For a big guy like yourself, I'd recommend eating a little bit more with your breakfast, that is the meal to load up on and not dinner. Eating a medium or large breakfast, especially if its clean food, won't cause you to gain bodyfat. Add in some eggs, egg whites, a piece of fruit, protein shake or something else. Multigrain Cheerios aren't bad, Kashi cereals or oatmeal are better though.
Try to have a healthy snack between lunch and dinner, that way you won't be as hungry and prone to pig out on portions or eat an unhealthy dinner. Eating a couple small healthy snacks a day will help keep your metabolism up and blood sugar level anyways which are both good things. Again, good options include almonds, fruit, granola, veggies, hummus, scoop of natural peanut butter, handful of cereal, etc.

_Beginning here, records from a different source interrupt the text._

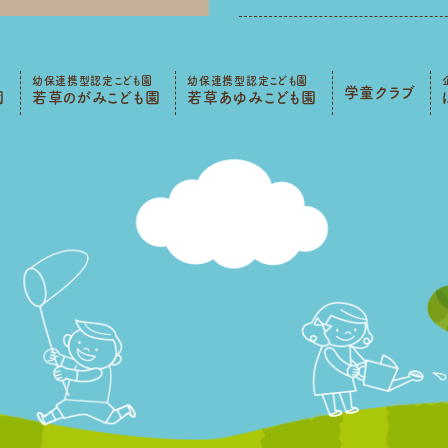
幼保連携型認定こども園
幼保連携型認定こども園
学童クラブ
園
若草のがみこども園
若草あゆみこども園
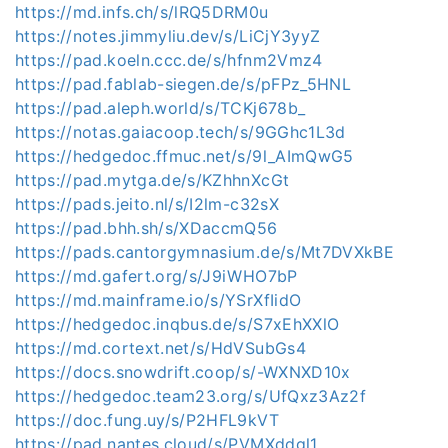
https://md.infs.ch/s/lRQ5DRM0u
https://notes.jimmyliu.dev/s/LiCjY3yyZ
https://pad.koeln.ccc.de/s/hfnm2Vmz4
https://pad.fablab-siegen.de/s/pFPz_5HNL
https://pad.aleph.world/s/TCKj678b_
https://notas.gaiacoop.tech/s/9GGhc1L3d
https://hedgedoc.ffmuc.net/s/9l_AImQwG5
https://pad.mytga.de/s/KZhhnXcGt
https://pads.jeito.nl/s/I2lm-c32sX
https://pad.bhh.sh/s/XDaccmQ56
https://pads.cantorgymnasium.de/s/Mt7DVXkBE
https://md.gafert.org/s/J9iWHO7bP
https://md.mainframe.io/s/YSrXfIidO
https://hedgedoc.inqbus.de/s/S7xEhXXlO
https://md.cortext.net/s/HdVSubGs4
https://docs.snowdrift.coop/s/-WXNXD10x
https://hedgedoc.team23.org/s/UfQxz3Az2f
https://doc.fung.uy/s/P2HFL9kVT
https://pad.nantes.cloud/s/PVMXddgl1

I've had a nagging rotator cuff tendonitis problem for years now so I know it's not fun for your workouts. While you have to go lighter and less range of motion on the chest and shoulder presses, you should still be able to work your upper back pretty well. If that is the case, work your ass off on the lat pulldowns, high rows, single arm dumbbell rows, bent over rows, reverse dumbbell flies, reverse cable flies, regular and wide grip straight arm pulldowns with a cable machine (hits lats hard), and deadlifts are all very good things if you can do them. Shrugs also as long as that doesn't aggravate the rotator cuff. Keepup with your PT stretches and rotator cuff strengthening exercises. Maybe do some light front and lateral dumbbell raises with 5 lb dummbells, even limited range of motion if necessary. Working extra biceps and triceps is fine if you are taking it easy on the pec and shoulder exercises.
Last but not least, it seems like dinner is a tough time for you (and most of us) so make sure you eat as many vegetables and drink as much water/skim milk/decaf tea as possible. This will help fill you up and reduce your appetite so you don't gorge on junk. Don't eat fruit for dinner or after dinner because the simple sugars won't be as easily burnt off before you go to sleep. Grilled chicken, turkey, salmon, or tuna for a dinner protein. Keep the carbs complex and in moderation. If you are really trying to get lean, I wouldn't recommend consuming anything after dinner other than a 20 gram scoop of casein protein, or a 12-16 oz glass of skim milk. Neither of those options will sabotage your weight loss and will help provide some amino acids and protein throughout the night for enhanced muscle recovery.